After high school, Gordon briefly worked at the Stadacona Mine in Rouyn, Que., before joining the Canadian Air Force as a flight navigator with the Ferry Command. Following the war, Gordon returned to Stadacona but was soon transferred to Yellowknife.

“As a family it was great. It really was great,” recalled Merrill of living in the city.

“For the first few weeks, I had wondered what I had done to myself because there weren't too many (southern) women. I think there were only 10 of us at the mine. Once we got our feet wet and got our things together, we all got along just great.”

Merrill said Allen had been deputy mayor of the early town council under the first mayor Jock McNiven, most likely because he led the poll in the first municipal election. When McNiven was transferred to Port Radium after only a few months on the job, Allen took over the position.

He finished out the one-year term before the family left town for Allendale, N.J. in 1957, where Allen took on a job with Swedish mining equipment firm Atlas Copco, she said.

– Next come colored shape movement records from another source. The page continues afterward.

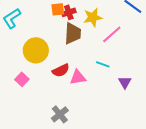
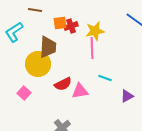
brown trapezoid: (73, 33) -> (48, 47), moved
pink line: (112, 34) -> (92, 48), moved, turned -50
purple triangle: (125, 82) -> (127, 96), turned 32

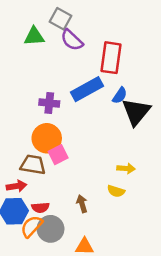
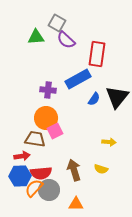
blue semicircle: (120, 95) -> (94, 99), moved
yellow semicircle: (116, 191) -> (101, 169), moved
brown arrow: (82, 204) -> (74, 170), size x1.5
red semicircle: (40, 207) -> (41, 173), size x1.5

“At the time it seemed like a good idea (to leave) but I must confess, I sat in that plane and cried when I left Yellowknife. Everybody did,” she said.

Daughter Donna Collins said she hasn't been back to Yellowknife since the family left but she has warm memories of spending her early years with her dad in town.

"At that time Yellowknife was a great place," she said. "I remember going across the ice roads, and being in Old Town and riding in the dog sled.

"He was an accountant for the mine but he was also an accountant for a floating sawmill (Res Delta Timber Company). I would go with him a lot of times in the summer in the floatplane down to wherever the sawmill was to do their books."

Throughout their lives, Gordon travelled extensively. He and his family spent 13 years with Atlas Copco. before returning to Canada in 1969 when he took a job with the Lacana Mining Company in Toronto. He stayed with the company until his retirement in 1984.

Ken, who was born in Yellowknife in 1953, described his late father as a successful man who was popular and well-travelled.

"He was well-respected no matter where he was," said Ken.

Allen is also survived by daughter-in-law Janet Allen, grandchildren Amanda and Beth Collins, and great-grandchildren Abbey Raymond and Jackson Beaulieu.